Task item:
Below are some records. Retype exactly the lines from the one containing "junio 23, 2026" through the one containing "るとドゥシュカイ村の実家では、追悼のための記帳所が設け", both included, skipping every picture.

Recorded data:
+---+

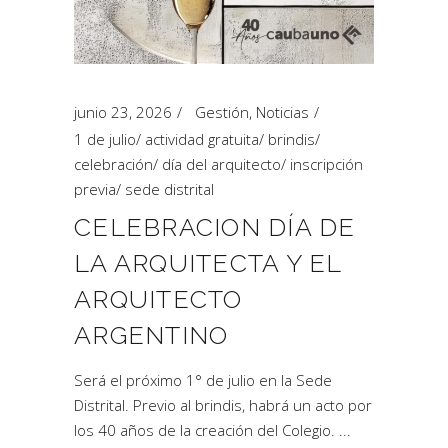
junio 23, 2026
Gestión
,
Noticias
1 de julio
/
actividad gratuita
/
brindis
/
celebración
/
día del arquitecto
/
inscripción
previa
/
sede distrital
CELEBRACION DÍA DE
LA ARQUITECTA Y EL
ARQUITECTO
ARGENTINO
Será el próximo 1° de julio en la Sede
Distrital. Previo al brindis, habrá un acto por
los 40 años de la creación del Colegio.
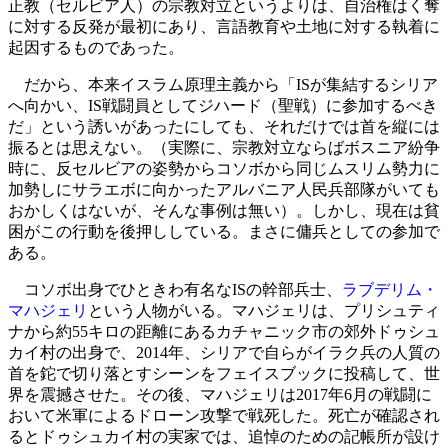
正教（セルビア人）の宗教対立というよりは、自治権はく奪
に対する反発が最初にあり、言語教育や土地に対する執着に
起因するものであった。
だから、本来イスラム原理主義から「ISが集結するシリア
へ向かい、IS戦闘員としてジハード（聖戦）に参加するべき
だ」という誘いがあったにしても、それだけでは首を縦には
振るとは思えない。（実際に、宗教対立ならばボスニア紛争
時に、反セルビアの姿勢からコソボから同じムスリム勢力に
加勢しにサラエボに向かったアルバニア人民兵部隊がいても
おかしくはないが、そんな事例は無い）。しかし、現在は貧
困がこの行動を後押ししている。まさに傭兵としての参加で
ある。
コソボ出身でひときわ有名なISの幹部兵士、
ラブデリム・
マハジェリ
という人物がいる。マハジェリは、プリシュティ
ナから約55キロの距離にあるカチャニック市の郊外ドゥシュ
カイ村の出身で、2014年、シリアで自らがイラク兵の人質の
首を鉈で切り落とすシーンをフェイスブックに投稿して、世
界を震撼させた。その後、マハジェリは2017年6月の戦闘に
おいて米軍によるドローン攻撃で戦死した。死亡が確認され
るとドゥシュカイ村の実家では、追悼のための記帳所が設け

+---+

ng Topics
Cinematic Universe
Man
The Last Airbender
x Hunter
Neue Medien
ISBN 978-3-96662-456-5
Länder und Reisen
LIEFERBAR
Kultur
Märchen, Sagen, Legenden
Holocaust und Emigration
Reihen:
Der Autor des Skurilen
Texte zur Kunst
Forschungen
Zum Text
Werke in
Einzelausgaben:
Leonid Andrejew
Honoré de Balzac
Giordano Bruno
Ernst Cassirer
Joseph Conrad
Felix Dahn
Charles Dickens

+---+

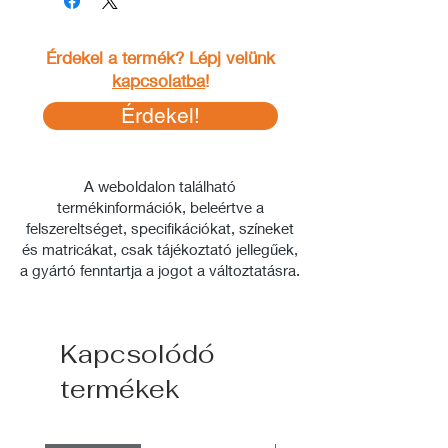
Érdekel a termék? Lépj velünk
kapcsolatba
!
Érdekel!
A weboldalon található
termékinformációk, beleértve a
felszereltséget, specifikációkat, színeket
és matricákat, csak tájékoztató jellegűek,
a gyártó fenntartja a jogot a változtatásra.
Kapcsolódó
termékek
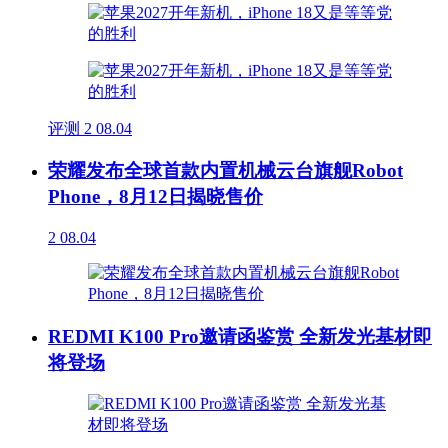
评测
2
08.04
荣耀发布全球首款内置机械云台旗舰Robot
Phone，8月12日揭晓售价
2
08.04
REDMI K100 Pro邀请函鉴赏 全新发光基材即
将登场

+---+

Exercise output:
junio 23, 2026
Gestión
,
Noticias
1 de julio
/
actividad gratuita
/
brindis
/
celebración
/
día del arquitecto
/
inscripción
previa
/
sede distrital
CELEBRACION DÍA DE
LA ARQUITECTA Y EL
ARQUITECTO
ARGENTINO
Será el próximo 1° de julio en la Sede
Distrital. Previo al brindis, habrá un acto por
los 40 años de la creación del Colegio.
正教（セルビア人）の宗教対立というよりは、自治権はく奪
に対する反発が最初にあり、言語教育や土地に対する執着に
起因するものであった。
だから、本来イスラム原理主義から「ISが集結するシリア
へ向かい、IS戦闘員としてジハード（聖戦）に参加するべき
だ」という誘いがあったにしても、それだけでは首を縦には
振るとは思えない。（実際に、宗教対立ならばボスニア紛争
時に、反セルビアの姿勢からコソボから同じムスリム勢力に
加勢しにサラエボに向かったアルバニア人民兵部隊がいても
おかしくはないが、そんな事例は無い）。しかし、現在は貧
困がこの行動を後押ししている。まさに傭兵としての参加で
ある。
コソボ出身でひときわ有名なISの幹部兵士、
ラブデリム・
マハジェリ
という人物がいる。マハジェリは、プリシュティ
ナから約55キロの距離にあるカチャニック市の郊外ドゥシュ
カイ村の出身で、2014年、シリアで自らがイラク兵の人質の
首を鉈で切り落とすシーンをフェイスブックに投稿して、世
界を震撼させた。その後、マハジェリは2017年6月の戦闘に
おいて米軍によるドローン攻撃で戦死した。死亡が確認され
るとドゥシュカイ村の実家では、追悼のための記帳所が設け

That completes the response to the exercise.